I probably shouldn’t put this in print, but here goes: we counter every offer we get. Even if we’re thrilled with an offer, it doesn’t matter; we counter it, if ever so slightly. If someone offers us full price on a property we’re selling, we’ll counter with, say, the timing of the closing or the amount of the initial deposit. If a retailer were to offer us full rent (never happens, by the way), we’d haggle over the tenant improvement allowance or the lease term. Countering has been become a hard and fast rule with us.

Why?

Because if you don’t—if you accept an offer exactly as presented—your buyer will go into escrow with you, but your ready acceptance will begin to gnaw at them. Maybe not the first day or week, but soon they’ll decide they offered too much, their price is too high or, worse, that something must be wrong with the property. What happens then? They agonize over it during their initial due diligence (the aptly named “free look” period) and then either walk away or demand a price reduction. You have the choice of taking their haircut or terminating the escrow and losing all the free time you gave them. Far better to make the buyer feel they’re getting a deal by bargaining hard at the outset.

Every merchant at the rug bazaar knows this. This should be obvious to anyone with even a small flair for business, certainly to all of us who live in a transactional world where everything from who makes the coffee run to where to go for drinks after work is a negotiation.

But here’s a point worth remembering. Not everybody works at the rug bazaar. Relatively few think like us. For the great masses, business is not only uninteresting, but abstruse, if not to say impenetrable. Their everyday lives are not ones of ceaseless negotiations and they are as likely to pore over TheRegistry or the Wall Street Journal as to expound upon the marvels of compound interest. In short, it’s worth bearing in mind that ours is a small tribe and that our ways are neither universally practiced nor admired.

An extreme example might drive this point home. I have a friend who in less secular times might have been canonized. He’s as poor as the proverbial church mouse, and now runs a small non-profit dedicated to providing housing for the working poor. Also—this is important to note—he is very smart. Anyway, many years ago, he and his wife listed their San Francisco home for sale. The market was hot, and they immediately received a bid for considerably more than their asking price.

Troubled by the offer, the couple needed time to mull it over. Then, presumably over the appalled objections of their realtor, they decided to counter the buyers with a lower price. Yes, a lower price. This saintly couple didn’t think their home was worth the higher amount, they thought the buyer would be paying too much. They wanted to be fair. One can only imagine what went through the buyers’ minds when they read a counter offer many thousands lower than their original offer. Despite whatever consternation they may have had, the buyers went into escrow. But—now this is pure conjecture—they must have been so certain something was wrong, that the house had hidden defects that they bolted from the deal within days. Saddened, surprised at the reaction to their kindness, the good couple eventually sold the house to others at a lower price.

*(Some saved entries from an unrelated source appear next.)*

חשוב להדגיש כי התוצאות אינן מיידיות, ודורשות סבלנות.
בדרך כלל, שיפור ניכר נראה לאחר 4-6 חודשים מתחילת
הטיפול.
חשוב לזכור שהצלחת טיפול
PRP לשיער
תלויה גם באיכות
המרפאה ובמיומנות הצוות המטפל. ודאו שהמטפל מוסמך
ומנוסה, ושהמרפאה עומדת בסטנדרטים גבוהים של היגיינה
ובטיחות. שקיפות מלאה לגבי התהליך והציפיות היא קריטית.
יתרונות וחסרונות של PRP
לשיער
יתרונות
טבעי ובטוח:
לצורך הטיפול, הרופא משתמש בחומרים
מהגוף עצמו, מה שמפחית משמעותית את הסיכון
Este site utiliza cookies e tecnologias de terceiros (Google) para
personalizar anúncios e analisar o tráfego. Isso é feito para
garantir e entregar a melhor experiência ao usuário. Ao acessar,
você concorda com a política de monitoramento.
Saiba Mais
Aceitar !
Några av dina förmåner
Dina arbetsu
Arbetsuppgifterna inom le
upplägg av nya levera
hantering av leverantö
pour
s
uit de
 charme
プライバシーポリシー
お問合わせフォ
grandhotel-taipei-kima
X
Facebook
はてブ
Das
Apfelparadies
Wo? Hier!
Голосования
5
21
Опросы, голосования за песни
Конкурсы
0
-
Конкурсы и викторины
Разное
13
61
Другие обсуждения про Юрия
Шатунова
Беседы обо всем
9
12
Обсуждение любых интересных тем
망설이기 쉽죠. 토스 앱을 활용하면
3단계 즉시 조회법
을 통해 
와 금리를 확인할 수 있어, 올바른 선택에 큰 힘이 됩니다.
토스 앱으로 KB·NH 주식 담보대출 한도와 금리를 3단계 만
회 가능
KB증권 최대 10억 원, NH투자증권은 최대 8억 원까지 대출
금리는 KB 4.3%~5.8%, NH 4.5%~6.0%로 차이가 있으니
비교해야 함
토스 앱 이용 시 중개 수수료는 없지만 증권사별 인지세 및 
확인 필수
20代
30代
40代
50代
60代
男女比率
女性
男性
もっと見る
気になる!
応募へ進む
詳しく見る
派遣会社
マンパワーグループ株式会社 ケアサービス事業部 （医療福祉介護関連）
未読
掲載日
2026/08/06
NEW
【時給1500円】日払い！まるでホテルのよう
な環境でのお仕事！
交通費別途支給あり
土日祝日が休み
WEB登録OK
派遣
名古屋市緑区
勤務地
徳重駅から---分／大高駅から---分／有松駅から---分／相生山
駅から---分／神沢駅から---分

This story has stuck with me for thirty years, perhaps because of its almost biblical nature. Like a New Testament parable, it lends itself to different readings. The sharp would doubtless label the couple fools, the gentle might admire the couple’s lovely intentions, their openhanded willingness to give up what to them was a very considerable sum. And to others, it might call into question their whole approach to life.